**Excerpted records:**
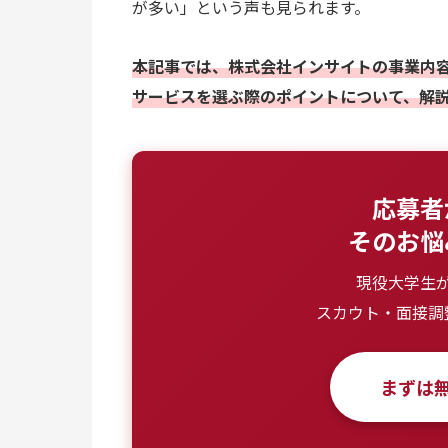
が多い」という声も見られます。
本記事では、株式会社インサイトの事業内
サービスを選ぶ際のポイントについて、解
応募者
そのお悩
現役大学生
スカウト・面接調
まずは無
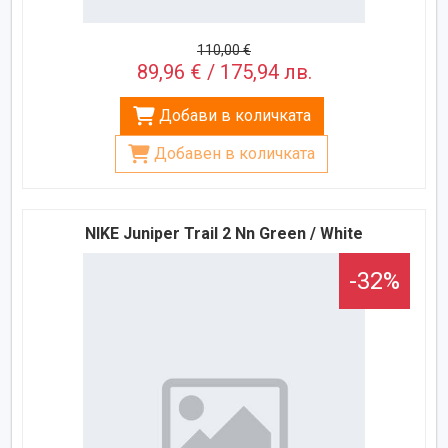
110,00 €
89,96 € / 175,94 лв.
Добави в количката
Добавен в количката
NIKE Juniper Trail 2 Nn Green / White
-32%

**Work request:**
Find each line above that contains "количката", and copy those lines.

**Reply to the task:**
Добави в количката
Добавен в количката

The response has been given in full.